When I was 10, I brought home a stray cat who was malnourished and his hair was falling out. It took my parents 24 hours of “discussion” before they would let me keep him. With that out of the way, I went about finding all the information I could about how to nurse the cat back to health. After a few hours of painstakingly preparing the cat’s abode (which was fit for a king), the cat and I snuggled up and drifted off to sleep.
The searing pain on my belly was intense enough to jolt me from my deep slumber. I bolted upright and looked down at the source of my pain and in the bright fall moonlight I could clearly see 3 bloody scratches about 6 inches long directly across my abdomen. I put the cat in my closet and went back to sleep but I didn’t tell my mom about it because I thought she’d make me get rid of him.

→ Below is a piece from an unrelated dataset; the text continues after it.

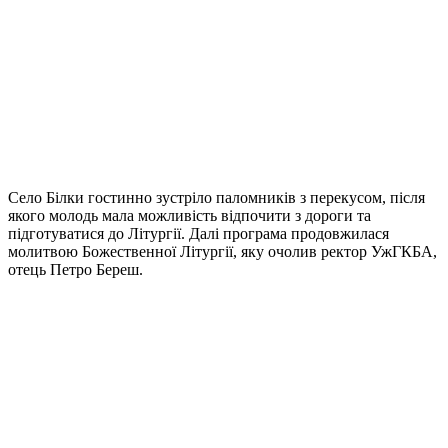
Село Білки гостинно зустріло паломників з перекусом, після
якого молодь мала можливість відпочити з дороги та
підготуватися до Літургії. Далі програма продовжилася
молитвою Божественної Літургії, яку очолив ректор УжГКБА,
отець Петро Береш.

So the next night, I put him in my closet again with his bed, food and litter box. When I woke the next morning, he had somehow gotten out and had torn my room apart. When I jumped out of the bed the first thing I could see was my reflection in my mirror and I was covered…literally covered…in cat scratches. So I cleaned myself up and got dressed, because today was the first day of school.

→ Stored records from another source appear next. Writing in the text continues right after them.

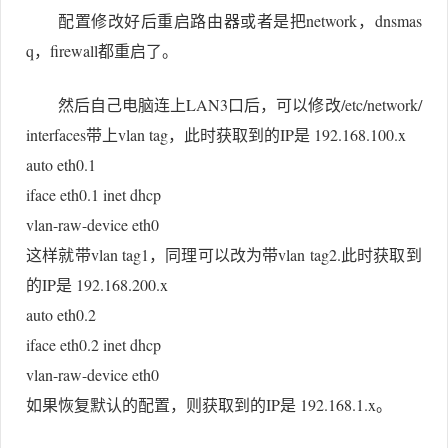
配置修改好后重启路由器或者是把network，dnsmas
q，firewall都重启了。
然后自己电脑连上LAN3口后，可以修改/etc/network/
interfaces带上vlan tag，此时获取到的IP是 192.168.100.x
auto eth0.1
iface eth0.1 inet dhcp
vlan-raw-device eth0
这样就带vlan tag1，同理可以改为带vlan tag2.此时获取到
的IP是 192.168.200.x
auto eth0.2
iface eth0.2 inet dhcp
vlan-raw-device eth0
如果恢复默认的配置，则获取到的IP是 192.168.1.x。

When I got home that afternoon, I went up to my room to see my cat. I walked over to his bed because I could see his soft fur in a little ball as he napped there. As I was reaching down to him my heart began racing. He was dead. I was heartbroken.
When my mom came home and I showed her the cat, she asked me if he had bitten or scratched me. I tensed as I lifted my shirt and showed her all the scratches.
The next thing I knew, the CDC was at our house. Everybody had masks and suits on and they took blood from everyone who had any contact with my cat.
That was the last I ever heard about any of it. I never found out why my cat died. Or maybe I did and I just blacked it out.
All of that preparation, nurturing, allowance money, scratches, hiding wounds and love, and I only owned that cat for a week. Not to mention the fact that I cried for at least 3 weeks after that! Never again, right?
Every animal I’ve owned since then have been strays and rescues, or I’ve taken them home from shelters.
Hey….everyone wants to be needed, which may be where this story started. In the end, though, this experience turned out to be my very first lesson in unconditional love.